Tras años establecidos en una cotidiana excelencia, tan espectacular como imposible de mantener, el mejor equipo de la historia culé se está apagando de manera tremendamente peculiar. El Barça se ha distanciado de esa imagen tan típica de los ciclos de los grandes clubes europeos recientes, esos que se asemejan más a los duros puertos de montaña del Tour que a una etapa llana a tres mil metros de altura. Ahora que parece que se entrevé en el paisaje la hora del descenso a pecho descubierto, de la pérdida de lo ganado a un ritmo vertiginoso, el plantel azulgrana se ha sumido por voluntad y errores tanto propios como ajenos en una montaña rusa que publicita más a Port Aventura que a Qatar.

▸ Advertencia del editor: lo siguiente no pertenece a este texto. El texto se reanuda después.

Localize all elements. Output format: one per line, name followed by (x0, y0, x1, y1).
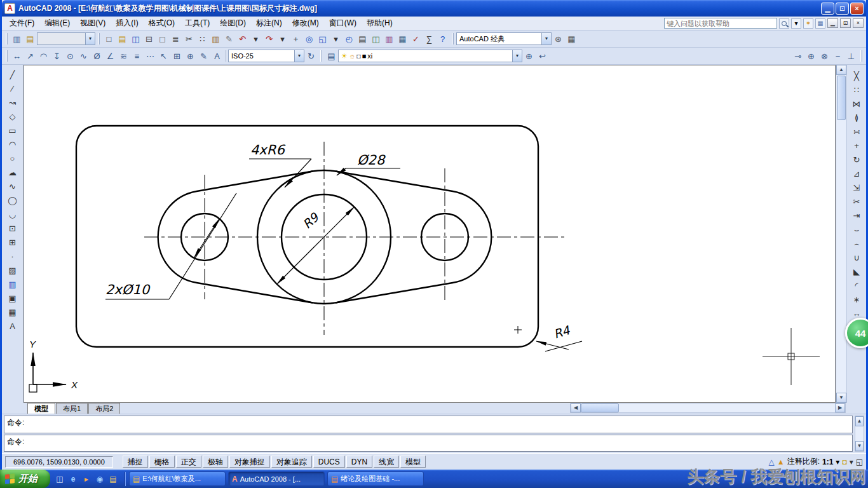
dim-radius-icon[interactable]: ⊙ (64, 50, 77, 63)
point-icon[interactable]: ∙ (5, 249, 19, 263)
erase-icon[interactable]: ╳ (850, 69, 864, 83)
plot-preview-icon[interactable]: ◻ (156, 32, 169, 46)
menu-tools[interactable]: 工具(T) (180, 17, 215, 30)
stretch-icon[interactable]: ⇲ (850, 180, 864, 194)
menu-modify[interactable]: 修改(M) (287, 17, 324, 30)
undo-dropdown-icon[interactable]: ▾ (249, 32, 262, 46)
command-scrollbar[interactable]: ▲ ▼ (855, 416, 864, 452)
menu-edit[interactable]: 编辑(E) (39, 17, 75, 30)
communication-center-icon[interactable]: ✶ (803, 18, 813, 29)
start-button[interactable]: 开始 (0, 470, 50, 488)
table-icon[interactable]: ▦ (5, 305, 19, 319)
make-object-layer-current-icon[interactable]: ⊕ (522, 50, 536, 63)
copy-icon[interactable]: ∷ (196, 32, 209, 46)
scroll-right-icon[interactable]: ▶ (835, 403, 845, 412)
messenger-icon[interactable]: ◉ (94, 473, 105, 485)
scroll-left-icon[interactable]: ◀ (571, 403, 581, 412)
menu-dimension[interactable]: 标注(N) (251, 17, 287, 30)
fillet-icon[interactable]: ◜ (850, 278, 864, 292)
markup-set-manager-icon[interactable]: ✓ (409, 32, 423, 46)
scroll-up-icon[interactable]: ▲ (855, 416, 864, 426)
dim-baseline-icon[interactable]: ≡ (130, 50, 144, 63)
tab-layout2[interactable]: 布局2 (88, 403, 120, 414)
window-layout-icon[interactable]: ▦ (565, 32, 578, 46)
toggle-osnap[interactable]: 对象捕捉 (229, 456, 270, 468)
plot-icon[interactable]: ⊟ (142, 32, 156, 46)
drawing-canvas[interactable]: 4xR6 Ø28 R9 2xØ10 R4 Y X (24, 65, 836, 403)
point-filter-icon[interactable]: ⊗ (818, 50, 831, 63)
close-button[interactable]: × (850, 3, 864, 15)
scroll-down-icon[interactable]: ▼ (836, 393, 846, 403)
dim-jogged-icon[interactable]: ∿ (77, 50, 90, 63)
menu-view[interactable]: 视图(V) (75, 17, 111, 30)
dim-text-edit-icon[interactable]: A (210, 50, 224, 63)
scale-icon[interactable]: ⊿ (850, 166, 864, 180)
tolerance-icon[interactable]: ⊞ (170, 50, 184, 63)
annotation-scale-value[interactable]: 1:1 (822, 458, 833, 466)
dimension-style-combo[interactable]: ISO-25▾ (228, 50, 304, 62)
cut-icon[interactable]: ✂ (182, 32, 196, 46)
workspace-settings-icon[interactable]: ⊛ (552, 32, 565, 46)
move-icon[interactable]: + (850, 139, 864, 152)
quick-leader-icon[interactable]: ↖ (157, 50, 170, 63)
region-icon[interactable]: ▣ (5, 291, 19, 305)
explode-icon[interactable]: ∗ (850, 292, 864, 306)
workspace-combo[interactable]: AutoCAD 经典▾ (456, 32, 552, 45)
scroll-up-icon[interactable]: ▲ (836, 65, 846, 75)
make-block-icon[interactable]: ⊞ (5, 235, 19, 249)
hatch-icon[interactable]: ▨ (5, 263, 19, 277)
rotate-icon[interactable]: ↻ (850, 152, 864, 166)
coordinates-readout[interactable]: 696.0076, 1509.0130, 0.0000 (5, 456, 113, 468)
toolbar-grip[interactable] (6, 33, 8, 44)
dim-diameter-icon[interactable]: Ø (90, 50, 104, 63)
menu-format[interactable]: 格式(O) (144, 17, 180, 30)
task-folder[interactable]: ▤ E:\何航红\教案及... (129, 471, 226, 486)
save-icon[interactable]: ◫ (129, 32, 142, 46)
menu-help[interactable]: 帮助(H) (362, 17, 398, 30)
zoom-window-icon[interactable]: ◱ (316, 32, 329, 46)
canvas-horizontal-scrollbar[interactable]: ◀ ▶ (570, 403, 846, 413)
toggle-polar[interactable]: 极轴 (203, 456, 228, 468)
help-search-input[interactable] (664, 18, 777, 29)
sheet-set-manager-icon[interactable]: ▦ (396, 32, 409, 46)
toggle-grid[interactable]: 栅格 (149, 456, 175, 468)
menu-insert[interactable]: 插入(I) (111, 17, 143, 30)
layer-on-icon[interactable]: ☀ (341, 52, 348, 60)
gradient-icon[interactable]: ▥ (5, 277, 19, 291)
annotation-scale-dropdown-icon[interactable]: ▾ (836, 458, 839, 466)
menu-file[interactable]: 文件(F) (4, 17, 39, 30)
menu-draw[interactable]: 绘图(D) (215, 17, 251, 30)
undo-icon[interactable]: ↶ (236, 32, 249, 46)
favorites-icon[interactable]: ▦ (815, 18, 825, 29)
restore-button[interactable]: ⊡ (836, 3, 849, 15)
zoom-flyout-dropdown-icon[interactable]: ▾ (329, 32, 342, 46)
toolbar-grip[interactable] (320, 50, 322, 62)
osnap-settings-icon[interactable]: ⊕ (804, 50, 818, 63)
ie-icon[interactable]: e (67, 473, 79, 485)
search-icon[interactable] (779, 18, 789, 29)
dim-ordinate-icon[interactable]: ↧ (50, 50, 64, 63)
toolbar-lock-icon[interactable]: ◘ (842, 458, 846, 466)
redo-icon[interactable]: ↷ (262, 32, 276, 46)
toolbar-grip[interactable] (452, 33, 454, 44)
open-icon[interactable]: ▤ (116, 32, 129, 46)
zoom-realtime-icon[interactable]: ◎ (302, 32, 316, 46)
chamfer-icon[interactable]: ◣ (850, 264, 864, 278)
task-presentation[interactable]: ▤ 绪论及绘图基础 -... (327, 471, 424, 486)
center-mark-icon[interactable]: ⊕ (184, 50, 197, 63)
dim-update-icon[interactable]: ↻ (304, 50, 318, 63)
dim-angular-icon[interactable]: ∠ (104, 50, 117, 63)
toggle-snap[interactable]: 捕捉 (123, 456, 148, 468)
toggle-otrack[interactable]: 对象追踪 (271, 456, 312, 468)
break-at-point-icon[interactable]: ⌣ (850, 222, 864, 236)
toolbar-grip[interactable] (860, 50, 862, 62)
line-icon[interactable]: ╱ (5, 67, 19, 81)
spline-icon[interactable]: ∿ (5, 179, 19, 193)
insert-block-icon[interactable]: ⊡ (5, 221, 19, 235)
properties-icon[interactable]: ▤ (356, 32, 369, 46)
dim-arc-length-icon[interactable]: ◠ (37, 50, 50, 63)
dim-linear-icon[interactable]: ↔ (10, 50, 24, 63)
rectangle-icon[interactable]: ▭ (5, 123, 19, 137)
toggle-ortho[interactable]: 正交 (176, 456, 201, 468)
open-sheet-icon[interactable]: ▤ (24, 32, 37, 46)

Una segunda parte horrorosa ante el Valencia, goles bajo el diluvio de Sevilla, un brindis por los años pasados contra el Rayo, victoria de prestigio en Manchester, descalabro en San Sebastián y Pucela y vuelta a un excelente notable la pasada noche. Cuesta predecir a qué van a jugar los hombres del Tata, a los que parece envolver una ciclotimia, el peor síntoma que puede mostrar un enfermo que aspira a ganar una competición de casi cuarenta partidos. A falta de una suerte de doctor House que diagnostique de forma precisa las múltiples dolencias que azotan al equipo o de que Zubizarreta consiga no ponerse del revés el mono de trabajo, el aficionado que ve semana tras semana los partidos no puede más que atribuirlo todo al esnobismo de los jugadores. Jugar bajo el sol de Pucela a las cuatro de la tarde no tiene el mismo encanto que hacerlo bajo los focos de la Champions y de millones de ojos atentos a cada movimiento.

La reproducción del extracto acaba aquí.